Associate Professor Emma Hamilton-Williams leads the Type 1 diabetes pathogenesis and therapy group.

Research projects

  • A novel role for the interleukin-2 pathway in humans and mouse models of type 1 diabetes
  • Genetic control of intestinal microflora in type 1 diabetes susceptibility
  • Impaired Regulatory T cell function in type 1 diabetes

Researcher biography

Associate Professor Emma Hamilton-Williams' career focuses on understanding how immune tolerance is disrupted leading to the development of type 1 diabetes. She received her PhD from the Australian National University in 2001 and later trained as a postdoctoral fellow at the Scripps Research Institute in San Diego. Currently an Associate Professor at the University of Queensland Diamantina Institute, her laboratory now focuses on developing an immunotherapy for type 1 diabetes as well as understanding the role of the gut microbiota in as a potential trigger for type 1 diabetes.

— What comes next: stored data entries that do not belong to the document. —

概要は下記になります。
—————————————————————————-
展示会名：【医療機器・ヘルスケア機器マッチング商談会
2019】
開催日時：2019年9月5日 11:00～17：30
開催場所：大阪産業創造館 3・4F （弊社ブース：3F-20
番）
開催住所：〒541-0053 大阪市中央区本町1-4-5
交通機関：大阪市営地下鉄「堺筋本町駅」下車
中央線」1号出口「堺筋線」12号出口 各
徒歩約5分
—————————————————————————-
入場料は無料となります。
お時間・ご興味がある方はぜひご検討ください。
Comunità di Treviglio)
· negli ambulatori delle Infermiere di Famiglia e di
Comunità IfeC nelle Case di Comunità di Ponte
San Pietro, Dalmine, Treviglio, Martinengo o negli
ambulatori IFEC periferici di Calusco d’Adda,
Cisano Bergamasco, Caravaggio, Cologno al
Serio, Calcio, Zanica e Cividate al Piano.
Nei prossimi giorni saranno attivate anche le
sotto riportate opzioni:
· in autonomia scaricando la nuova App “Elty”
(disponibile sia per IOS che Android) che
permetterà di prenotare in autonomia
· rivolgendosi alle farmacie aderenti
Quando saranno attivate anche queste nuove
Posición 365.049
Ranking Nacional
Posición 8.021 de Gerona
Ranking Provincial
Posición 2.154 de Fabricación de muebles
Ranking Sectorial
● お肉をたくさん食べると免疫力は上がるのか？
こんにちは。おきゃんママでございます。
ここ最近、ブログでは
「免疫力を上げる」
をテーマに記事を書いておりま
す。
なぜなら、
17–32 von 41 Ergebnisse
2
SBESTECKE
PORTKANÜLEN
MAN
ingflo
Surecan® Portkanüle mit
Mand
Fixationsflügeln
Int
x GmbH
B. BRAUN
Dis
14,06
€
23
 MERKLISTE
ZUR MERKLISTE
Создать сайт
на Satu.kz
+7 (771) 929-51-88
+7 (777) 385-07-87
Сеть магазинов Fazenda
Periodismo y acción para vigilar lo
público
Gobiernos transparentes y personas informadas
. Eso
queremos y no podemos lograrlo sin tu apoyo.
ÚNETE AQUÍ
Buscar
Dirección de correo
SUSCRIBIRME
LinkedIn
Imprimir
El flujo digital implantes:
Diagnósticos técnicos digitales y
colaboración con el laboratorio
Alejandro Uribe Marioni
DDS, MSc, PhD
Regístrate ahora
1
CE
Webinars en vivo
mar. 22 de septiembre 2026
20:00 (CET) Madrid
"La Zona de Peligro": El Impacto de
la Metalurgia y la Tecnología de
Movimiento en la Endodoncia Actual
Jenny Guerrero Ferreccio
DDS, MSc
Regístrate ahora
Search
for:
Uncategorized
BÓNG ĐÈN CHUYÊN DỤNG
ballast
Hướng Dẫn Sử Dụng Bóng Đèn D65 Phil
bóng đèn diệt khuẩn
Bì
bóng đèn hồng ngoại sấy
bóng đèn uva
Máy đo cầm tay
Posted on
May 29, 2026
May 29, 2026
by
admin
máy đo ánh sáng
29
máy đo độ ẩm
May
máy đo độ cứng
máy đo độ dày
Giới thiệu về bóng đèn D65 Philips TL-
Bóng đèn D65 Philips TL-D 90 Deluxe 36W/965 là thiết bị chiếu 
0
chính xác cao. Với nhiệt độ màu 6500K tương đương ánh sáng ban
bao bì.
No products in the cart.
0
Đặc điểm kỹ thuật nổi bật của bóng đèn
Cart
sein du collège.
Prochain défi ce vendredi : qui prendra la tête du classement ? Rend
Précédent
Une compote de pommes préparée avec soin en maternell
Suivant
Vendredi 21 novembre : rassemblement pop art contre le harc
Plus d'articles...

Her laboratory is using nanoparticle technology to deliver an immunotherapy that specifically tolerises the immune cells that cause type 1 diabetes and is working towards a first-in -human trial of this approach. She uses state-of-the-art protein sequencing techniques to probe how disturbances in the gut microbiota of children with type 1 diabetes impacts the function of the gut and the pancreas. She recently currently conducted a clinical trial of a microbiome-targeting dietary supplement aimed at restoring a healthy microbiome and immune tolerance with an ultimate aim of preventing type 1 diabetes.